[Data records]
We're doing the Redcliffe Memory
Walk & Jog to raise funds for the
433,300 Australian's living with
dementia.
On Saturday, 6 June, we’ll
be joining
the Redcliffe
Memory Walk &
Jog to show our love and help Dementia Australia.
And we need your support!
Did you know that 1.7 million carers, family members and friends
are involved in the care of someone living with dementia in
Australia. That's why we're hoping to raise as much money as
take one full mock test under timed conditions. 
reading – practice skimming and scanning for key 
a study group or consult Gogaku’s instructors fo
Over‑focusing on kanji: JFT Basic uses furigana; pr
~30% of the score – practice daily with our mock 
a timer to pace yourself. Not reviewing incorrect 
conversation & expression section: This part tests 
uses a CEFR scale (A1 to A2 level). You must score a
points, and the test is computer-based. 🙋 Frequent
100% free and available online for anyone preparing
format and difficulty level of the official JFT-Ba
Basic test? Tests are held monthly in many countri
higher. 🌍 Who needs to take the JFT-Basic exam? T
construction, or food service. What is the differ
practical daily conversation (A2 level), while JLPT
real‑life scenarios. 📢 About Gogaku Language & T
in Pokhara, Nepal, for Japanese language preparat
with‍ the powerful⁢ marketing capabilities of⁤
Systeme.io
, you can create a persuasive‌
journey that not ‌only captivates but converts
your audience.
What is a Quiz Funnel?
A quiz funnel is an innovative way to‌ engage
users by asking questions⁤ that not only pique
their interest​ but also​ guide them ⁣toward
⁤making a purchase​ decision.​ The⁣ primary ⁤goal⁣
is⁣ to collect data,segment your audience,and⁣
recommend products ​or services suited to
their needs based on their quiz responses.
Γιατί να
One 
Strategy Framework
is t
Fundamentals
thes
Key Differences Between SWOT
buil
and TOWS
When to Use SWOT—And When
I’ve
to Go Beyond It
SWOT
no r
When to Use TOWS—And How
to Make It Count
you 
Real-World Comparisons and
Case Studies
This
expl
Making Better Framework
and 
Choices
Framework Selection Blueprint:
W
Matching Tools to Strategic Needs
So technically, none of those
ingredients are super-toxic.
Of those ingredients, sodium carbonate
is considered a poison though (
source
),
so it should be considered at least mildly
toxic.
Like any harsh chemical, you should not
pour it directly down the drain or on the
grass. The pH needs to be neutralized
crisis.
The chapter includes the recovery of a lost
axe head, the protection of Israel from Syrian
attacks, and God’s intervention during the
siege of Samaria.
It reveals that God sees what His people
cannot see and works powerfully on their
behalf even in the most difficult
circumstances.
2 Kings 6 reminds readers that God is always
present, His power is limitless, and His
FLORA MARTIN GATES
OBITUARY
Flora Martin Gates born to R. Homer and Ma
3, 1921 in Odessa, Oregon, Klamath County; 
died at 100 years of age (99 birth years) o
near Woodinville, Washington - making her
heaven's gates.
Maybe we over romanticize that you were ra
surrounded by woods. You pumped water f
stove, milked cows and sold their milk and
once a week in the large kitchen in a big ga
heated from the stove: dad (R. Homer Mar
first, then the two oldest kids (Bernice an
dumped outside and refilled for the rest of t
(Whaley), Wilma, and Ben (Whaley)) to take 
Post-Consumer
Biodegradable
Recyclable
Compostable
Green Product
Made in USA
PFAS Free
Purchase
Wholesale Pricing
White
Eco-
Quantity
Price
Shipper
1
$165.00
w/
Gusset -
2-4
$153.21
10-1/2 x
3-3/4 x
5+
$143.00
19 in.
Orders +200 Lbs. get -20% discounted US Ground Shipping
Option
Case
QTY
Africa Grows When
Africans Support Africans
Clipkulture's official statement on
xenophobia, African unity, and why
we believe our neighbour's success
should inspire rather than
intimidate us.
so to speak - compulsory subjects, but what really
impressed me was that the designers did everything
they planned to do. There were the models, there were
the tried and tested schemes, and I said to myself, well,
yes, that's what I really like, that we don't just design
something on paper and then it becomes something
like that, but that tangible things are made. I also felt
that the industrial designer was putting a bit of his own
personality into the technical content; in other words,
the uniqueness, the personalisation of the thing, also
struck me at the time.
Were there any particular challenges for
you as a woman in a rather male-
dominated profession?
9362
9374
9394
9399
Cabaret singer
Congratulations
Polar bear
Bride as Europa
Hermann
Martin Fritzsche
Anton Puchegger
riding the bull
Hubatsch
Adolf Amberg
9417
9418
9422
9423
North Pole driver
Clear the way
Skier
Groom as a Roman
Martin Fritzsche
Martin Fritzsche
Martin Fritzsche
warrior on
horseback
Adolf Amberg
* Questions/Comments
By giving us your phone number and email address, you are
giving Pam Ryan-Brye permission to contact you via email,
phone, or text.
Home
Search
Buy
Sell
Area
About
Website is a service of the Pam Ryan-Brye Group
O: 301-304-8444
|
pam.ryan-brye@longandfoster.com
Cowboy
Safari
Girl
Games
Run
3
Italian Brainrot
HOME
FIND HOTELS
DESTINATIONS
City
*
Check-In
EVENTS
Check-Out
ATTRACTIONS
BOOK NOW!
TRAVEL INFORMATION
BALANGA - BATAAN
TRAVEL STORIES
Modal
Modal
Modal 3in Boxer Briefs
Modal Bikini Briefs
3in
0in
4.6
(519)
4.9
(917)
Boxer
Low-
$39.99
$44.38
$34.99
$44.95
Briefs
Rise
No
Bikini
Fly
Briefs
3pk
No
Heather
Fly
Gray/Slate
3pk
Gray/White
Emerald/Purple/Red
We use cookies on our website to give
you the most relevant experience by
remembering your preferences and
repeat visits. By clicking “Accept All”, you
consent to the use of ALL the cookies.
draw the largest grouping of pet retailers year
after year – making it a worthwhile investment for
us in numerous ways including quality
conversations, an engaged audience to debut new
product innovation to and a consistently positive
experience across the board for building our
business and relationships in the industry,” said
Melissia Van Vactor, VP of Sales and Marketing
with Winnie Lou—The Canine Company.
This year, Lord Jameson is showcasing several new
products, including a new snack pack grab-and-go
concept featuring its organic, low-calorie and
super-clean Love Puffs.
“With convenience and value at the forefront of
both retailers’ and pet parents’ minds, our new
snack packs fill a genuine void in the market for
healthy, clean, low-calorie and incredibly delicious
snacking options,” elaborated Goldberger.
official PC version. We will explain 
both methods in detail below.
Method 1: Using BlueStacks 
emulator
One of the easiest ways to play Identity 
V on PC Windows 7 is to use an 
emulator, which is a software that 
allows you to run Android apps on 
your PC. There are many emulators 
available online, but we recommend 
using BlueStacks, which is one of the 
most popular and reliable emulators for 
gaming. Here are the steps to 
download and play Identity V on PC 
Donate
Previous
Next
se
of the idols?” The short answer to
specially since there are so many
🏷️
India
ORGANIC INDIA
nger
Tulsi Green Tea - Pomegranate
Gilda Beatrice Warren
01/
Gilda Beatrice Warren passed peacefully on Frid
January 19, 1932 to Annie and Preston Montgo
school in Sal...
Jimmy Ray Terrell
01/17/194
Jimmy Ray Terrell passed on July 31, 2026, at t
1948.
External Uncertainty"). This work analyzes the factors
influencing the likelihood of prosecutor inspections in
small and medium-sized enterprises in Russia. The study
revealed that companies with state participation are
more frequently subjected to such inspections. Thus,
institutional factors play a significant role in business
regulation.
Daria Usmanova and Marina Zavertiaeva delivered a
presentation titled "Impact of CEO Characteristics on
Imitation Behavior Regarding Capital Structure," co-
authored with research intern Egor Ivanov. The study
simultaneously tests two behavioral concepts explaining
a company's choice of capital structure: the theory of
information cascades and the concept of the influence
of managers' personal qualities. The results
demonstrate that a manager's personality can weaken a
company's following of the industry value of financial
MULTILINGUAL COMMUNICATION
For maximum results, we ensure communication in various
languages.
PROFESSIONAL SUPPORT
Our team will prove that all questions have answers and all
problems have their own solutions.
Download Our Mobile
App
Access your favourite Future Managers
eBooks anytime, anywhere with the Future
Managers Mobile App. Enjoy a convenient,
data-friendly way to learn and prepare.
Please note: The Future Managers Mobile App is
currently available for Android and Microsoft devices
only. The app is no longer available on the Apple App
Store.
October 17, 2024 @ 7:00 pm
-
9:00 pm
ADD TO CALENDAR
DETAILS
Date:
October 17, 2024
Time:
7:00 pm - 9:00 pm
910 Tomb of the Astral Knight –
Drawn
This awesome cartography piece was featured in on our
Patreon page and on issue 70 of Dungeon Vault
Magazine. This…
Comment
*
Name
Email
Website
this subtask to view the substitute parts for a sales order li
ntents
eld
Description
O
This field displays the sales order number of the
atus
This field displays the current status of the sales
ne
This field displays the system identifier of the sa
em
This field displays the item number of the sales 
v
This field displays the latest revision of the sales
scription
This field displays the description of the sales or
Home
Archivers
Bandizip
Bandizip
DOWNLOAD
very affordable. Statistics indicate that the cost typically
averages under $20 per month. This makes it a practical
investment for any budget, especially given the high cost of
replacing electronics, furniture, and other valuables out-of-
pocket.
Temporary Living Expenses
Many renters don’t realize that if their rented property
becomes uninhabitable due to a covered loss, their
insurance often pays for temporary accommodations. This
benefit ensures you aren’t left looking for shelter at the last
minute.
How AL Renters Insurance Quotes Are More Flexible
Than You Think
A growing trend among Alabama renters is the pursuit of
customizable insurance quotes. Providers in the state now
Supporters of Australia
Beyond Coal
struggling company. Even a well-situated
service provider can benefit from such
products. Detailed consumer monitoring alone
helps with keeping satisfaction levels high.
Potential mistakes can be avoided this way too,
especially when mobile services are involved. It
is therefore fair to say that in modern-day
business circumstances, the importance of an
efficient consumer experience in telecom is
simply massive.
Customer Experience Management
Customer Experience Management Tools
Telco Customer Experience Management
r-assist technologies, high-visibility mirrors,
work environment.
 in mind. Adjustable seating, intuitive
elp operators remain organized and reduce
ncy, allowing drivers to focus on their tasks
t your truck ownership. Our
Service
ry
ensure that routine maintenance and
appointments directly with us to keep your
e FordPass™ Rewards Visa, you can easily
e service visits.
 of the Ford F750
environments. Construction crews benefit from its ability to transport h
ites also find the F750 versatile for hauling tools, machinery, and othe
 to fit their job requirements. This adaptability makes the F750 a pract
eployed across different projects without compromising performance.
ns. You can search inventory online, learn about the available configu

→ **ABOUT THIS TASK**
Repeat word for word the lines above that run from the line containing "Key Differences Between SWOT" through the line containing "surrounded by woods. You pumped water f", both ends included, and nothing else.

→ **WRITTEN REPLY**
Key Differences Between SWOT
buil
and TOWS
When to Use SWOT—And When
I’ve
to Go Beyond It
SWOT
no r
When to Use TOWS—And How
to Make It Count
you 
Real-World Comparisons and
Case Studies
This
expl
Making Better Framework
and 
Choices
Framework Selection Blueprint:
W
Matching Tools to Strategic Needs
So technically, none of those
ingredients are super-toxic.
Of those ingredients, sodium carbonate
is considered a poison though (
source
),
so it should be considered at least mildly
toxic.
Like any harsh chemical, you should not
pour it directly down the drain or on the
grass. The pH needs to be neutralized
crisis.
The chapter includes the recovery of a lost
axe head, the protection of Israel from Syrian
attacks, and God’s intervention during the
siege of Samaria.
It reveals that God sees what His people
cannot see and works powerfully on their
behalf even in the most difficult
circumstances.
2 Kings 6 reminds readers that God is always
present, His power is limitless, and His
FLORA MARTIN GATES
OBITUARY
Flora Martin Gates born to R. Homer and Ma
3, 1921 in Odessa, Oregon, Klamath County; 
died at 100 years of age (99 birth years) o
near Woodinville, Washington - making her
heaven's gates.
Maybe we over romanticize that you were ra
surrounded by woods. You pumped water f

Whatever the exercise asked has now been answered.